Collected data
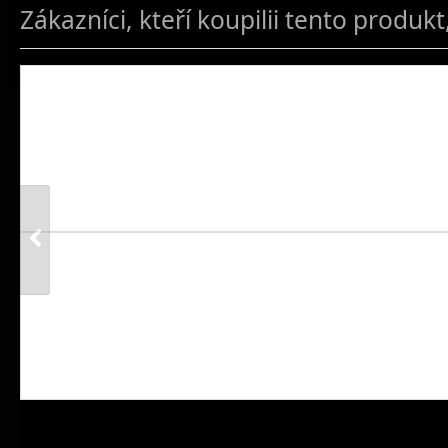
Zákazníci, kteří koupilii tento produkt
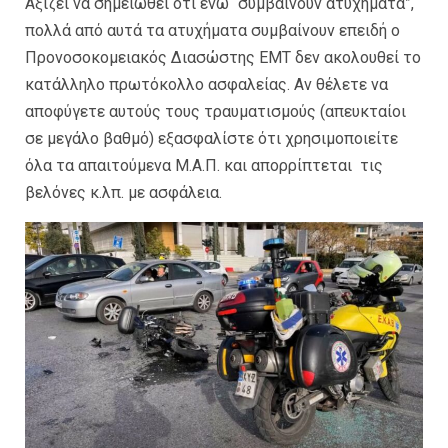
Αξίζει να σημειωθεί ότι ενώ “συμβαίνουν ατυχήματα”,
πολλά από αυτά τα ατυχήματα συμβαίνουν επειδή ο
Προνοσοκομειακός Διασώστης EMT δεν ακολουθεί το
κατάλληλο πρωτόκολλο ασφαλείας. Αν θέλετε να
αποφύγετε αυτούς τους τραυματισμούς (απευκταίοι
σε μεγάλο βαθμό) εξασφαλίστε ότι χρησιμοποιείτε
όλα τα απαιτούμενα Μ.Α.Π. και απορρίπτεται τις
βελόνες κ.λπ. με ασφάλεια.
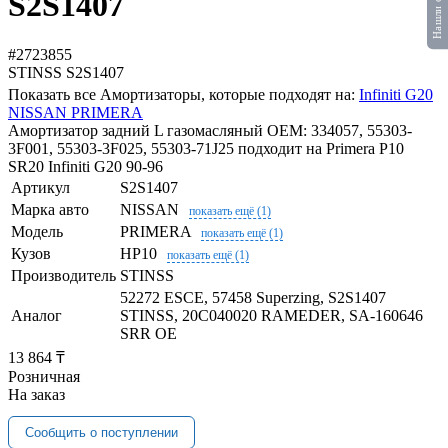
S2S1407
#2723855
STINSS
S2S1407
Показать все Амортизаторы, которые подходят на:
Infiniti G20
NISSAN PRIMERA
Амортизатор задний L газомасляный OEM: 334057, 55303-
3F001, 55303-3F025, 55303-71J25 подходит на Primera P10
SR20 Infiniti G20 90-96
Артикул
S2S1407
Марка авто
NISSAN
показать ещё (1)
Модель
PRIMERA
показать ещё (1)
Кузов
HP10
показать ещё (1)
Производитель
STINSS
52272 ESCE, 57458 Superzing, S2S1407
Аналог
STINSS, 20C040020 RAMEDER, SA-160646
SRR OE
13 864 ₸
Розничная
На заказ
Сообщить о поступлении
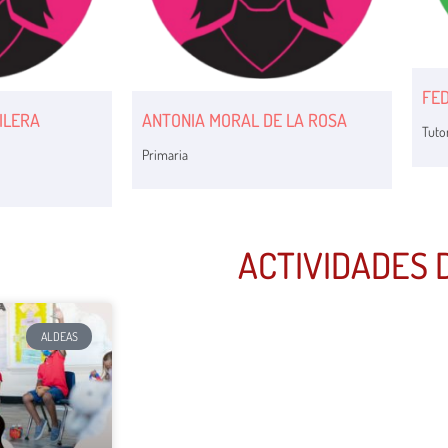
FE
ILERA
ANTONIA MORAL DE LA ROSA
Tutor
Primaria
ACTIVIDADES 
ALDEAS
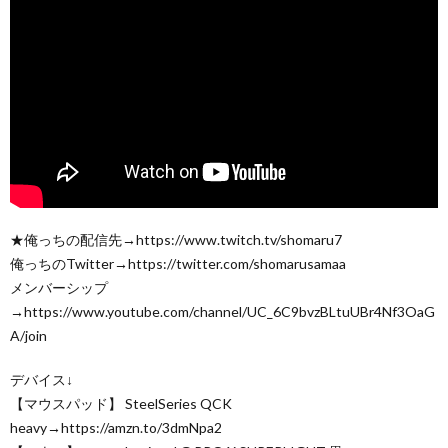
★俺っちの配信先→https://www.twitch.tv/shomaru7
俺っちのTwitter→https://twitter.com/shomarusamaa
メンバーシップ
→https://www.youtube.com/channel/UC_6C9bvzBLtuUBr4Nf3OaG
A/join
デバイス↓
【マウスパッド】 SteelSeries QCK
heavy→https://amzn.to/3dmNpa2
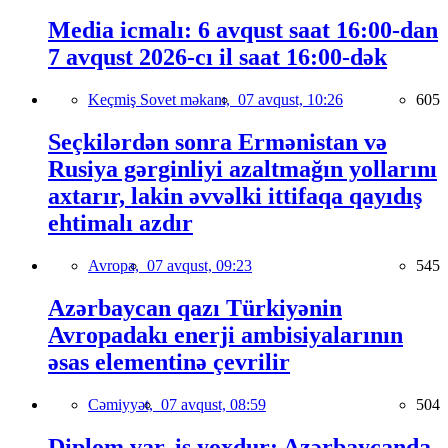
Media icmalı: 6 avqust saat 16:00-dan
7 avqust 2026-cı il saat 16:00-dək
Keçmiş Sovet məkanı,
07 avqust, 10:26
605
Seçkilərdən sonra Ermənistan və
Rusiya gərginliyi azaltmağın yollarını
axtarır, lakin əvvəlki ittifaqa qayıdış
ehtimalı azdır
Avropa,
07 avqust, 09:23
545
Azərbaycan qazı Türkiyənin
Avropadakı enerji ambisiyalarının
əsas elementinə çevrilir
Cəmiyyət,
07 avqust, 08:59
504
Diplom var, iş yoxdur: Azərbaycanda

What the task asks => Pictures are to be left out, while the records are copied word for word.

Result of this task =>
Zákazníci, kteří koupilii tento produkt
Αξίζει να σημειωθεί ότι ενώ “συμβαίνουν ατυχήματα”,
πολλά από αυτά τα ατυχήματα συμβαίνουν επειδή ο
Προνοσοκομειακός Διασώστης EMT δεν ακολουθεί το
κατάλληλο πρωτόκολλο ασφαλείας. Αν θέλετε να
αποφύγετε αυτούς τους τραυματισμούς (απευκταίοι
σε μεγάλο βαθμό) εξασφαλίστε ότι χρησιμοποιείτε
όλα τα απαιτούμενα Μ.Α.Π. και απορρίπτεται τις
βελόνες κ.λπ. με ασφάλεια.
S2S1407
#2723855
STINSS
S2S1407
Показать все Амортизаторы, которые подходят на:
Infiniti G20
NISSAN PRIMERA
Амортизатор задний L газомасляный OEM: 334057, 55303-
3F001, 55303-3F025, 55303-71J25 подходит на Primera P10
SR20 Infiniti G20 90-96
Артикул
S2S1407
Марка авто
NISSAN
показать ещё (1)
Модель
PRIMERA
показать ещё (1)
Кузов
HP10
показать ещё (1)
Производитель
STINSS
52272 ESCE, 57458 Superzing, S2S1407
Аналог
STINSS, 20C040020 RAMEDER, SA-160646
SRR OE
13 864 ₸
Розничная
На заказ
Сообщить о поступлении
FE
ILERA
ANTONIA MORAL DE LA ROSA
Tutor
Primaria
ACTIVIDADES 
ALDEAS
★俺っちの配信先→https://www.twitch.tv/shomaru7
俺っちのTwitter→https://twitter.com/shomarusamaa
メンバーシップ
→https://www.youtube.com/channel/UC_6C9bvzBLtuUBr4Nf3OaG
A/join
デバイス↓
【マウスパッド】 SteelSeries QCK
heavy→https://amzn.to/3dmNpa2
Media icmalı: 6 avqust saat 16:00-dan
7 avqust 2026-cı il saat 16:00-dək
Keçmiş Sovet məkanı,
07 avqust, 10:26
605
Seçkilərdən sonra Ermənistan və
Rusiya gərginliyi azaltmağın yollarını
axtarır, lakin əvvəlki ittifaqa qayıdış
ehtimalı azdır
Avropa,
07 avqust, 09:23
545
Azərbaycan qazı Türkiyənin
Avropadakı enerji ambisiyalarının
əsas elementinə çevrilir
Cəmiyyət,
07 avqust, 08:59
504
Diplom var, iş yoxdur: Azərbaycanda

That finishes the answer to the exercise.